# Problem statement
Could you set down exactly the lines of the data below, starting at the one that holds "outras contas ficarem" and ending at the one that holds "houver sinal de", both included, and only those?

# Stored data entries
☆ ☆ ☆ ☆
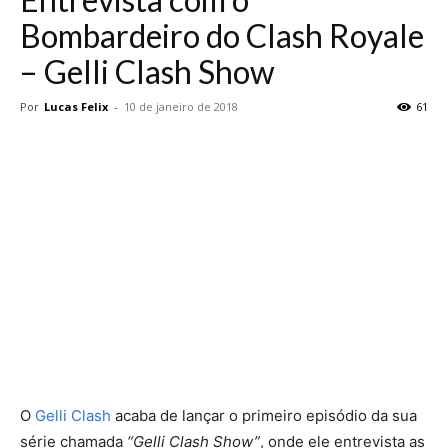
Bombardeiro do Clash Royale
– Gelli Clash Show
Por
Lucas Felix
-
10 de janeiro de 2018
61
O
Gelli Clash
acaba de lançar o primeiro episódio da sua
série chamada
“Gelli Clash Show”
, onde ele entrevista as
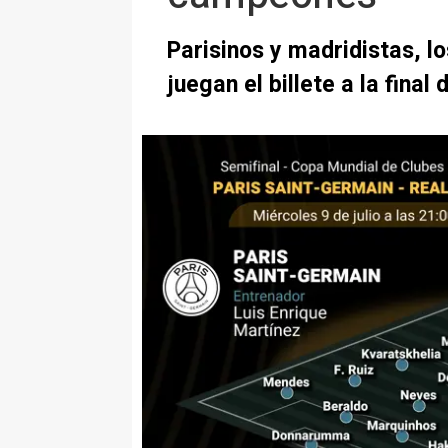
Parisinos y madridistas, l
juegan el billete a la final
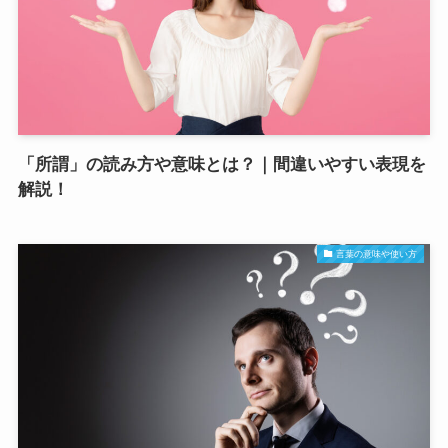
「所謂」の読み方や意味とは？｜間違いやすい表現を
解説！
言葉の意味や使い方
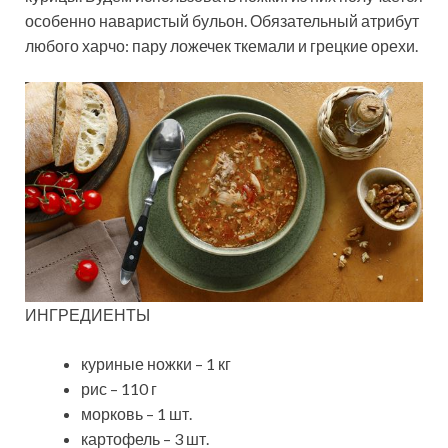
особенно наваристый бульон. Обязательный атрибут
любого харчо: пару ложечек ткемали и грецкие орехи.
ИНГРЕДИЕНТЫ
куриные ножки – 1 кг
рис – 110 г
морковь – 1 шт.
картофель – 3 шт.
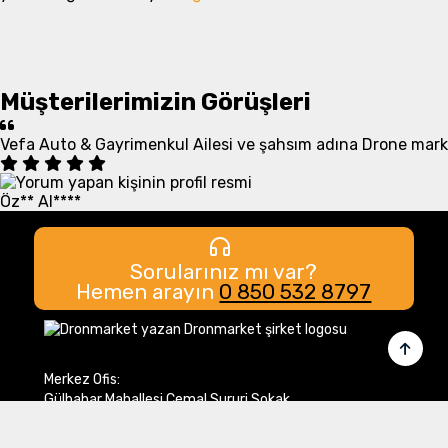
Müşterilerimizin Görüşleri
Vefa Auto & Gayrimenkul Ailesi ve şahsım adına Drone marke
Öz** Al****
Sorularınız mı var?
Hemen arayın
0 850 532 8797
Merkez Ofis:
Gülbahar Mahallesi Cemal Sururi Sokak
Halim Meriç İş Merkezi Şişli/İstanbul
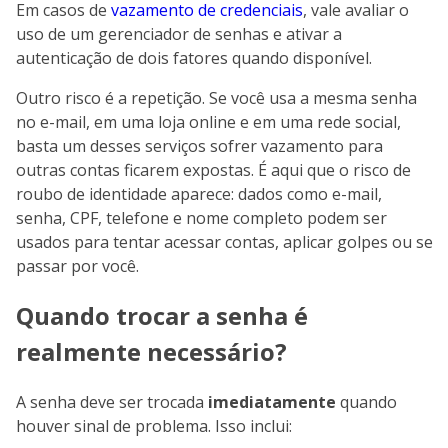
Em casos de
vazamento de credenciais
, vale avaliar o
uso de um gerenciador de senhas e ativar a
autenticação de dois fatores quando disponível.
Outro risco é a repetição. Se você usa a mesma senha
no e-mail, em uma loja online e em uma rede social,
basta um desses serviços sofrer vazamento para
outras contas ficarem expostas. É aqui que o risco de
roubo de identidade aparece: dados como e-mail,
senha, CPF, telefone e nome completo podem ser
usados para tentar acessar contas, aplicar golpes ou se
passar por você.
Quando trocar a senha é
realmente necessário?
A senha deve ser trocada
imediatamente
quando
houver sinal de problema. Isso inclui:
☆ ☆ ☆ ☆
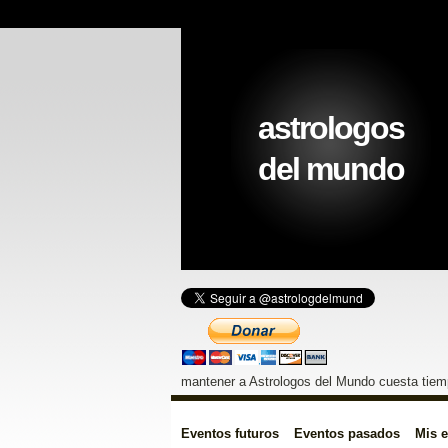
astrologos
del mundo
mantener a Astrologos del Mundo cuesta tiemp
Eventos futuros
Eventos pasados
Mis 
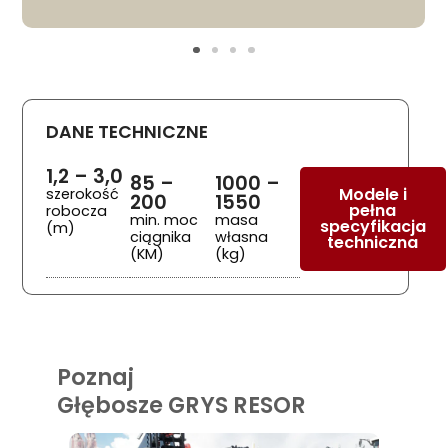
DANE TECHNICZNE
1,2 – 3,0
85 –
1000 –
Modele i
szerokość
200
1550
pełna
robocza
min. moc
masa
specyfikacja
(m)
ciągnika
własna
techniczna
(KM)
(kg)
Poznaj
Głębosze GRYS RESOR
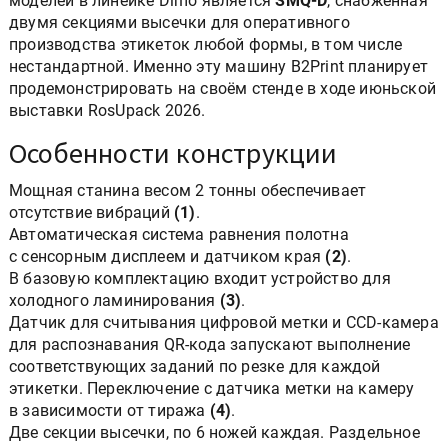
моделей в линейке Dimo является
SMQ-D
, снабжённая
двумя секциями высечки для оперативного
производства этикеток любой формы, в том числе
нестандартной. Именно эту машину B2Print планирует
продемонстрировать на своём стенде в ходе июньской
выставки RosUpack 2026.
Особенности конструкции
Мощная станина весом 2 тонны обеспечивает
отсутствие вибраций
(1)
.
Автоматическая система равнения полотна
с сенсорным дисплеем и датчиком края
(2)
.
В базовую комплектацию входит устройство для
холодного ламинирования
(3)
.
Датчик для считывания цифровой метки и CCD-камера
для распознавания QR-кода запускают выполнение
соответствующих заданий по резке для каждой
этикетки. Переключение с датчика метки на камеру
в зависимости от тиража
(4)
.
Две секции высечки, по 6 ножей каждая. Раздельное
☆ ☆ ☆ ☆
# Output of the task
outras contas ficarem expostas. É aqui que o risco de
roubo de identidade aparece: dados como e-mail,
senha, CPF, telefone e nome completo podem ser
usados para tentar acessar contas, aplicar golpes ou se
passar por você.
Quando trocar a senha é
realmente necessário?
A senha deve ser trocada
imediatamente
quando
houver sinal de problema. Isso inclui:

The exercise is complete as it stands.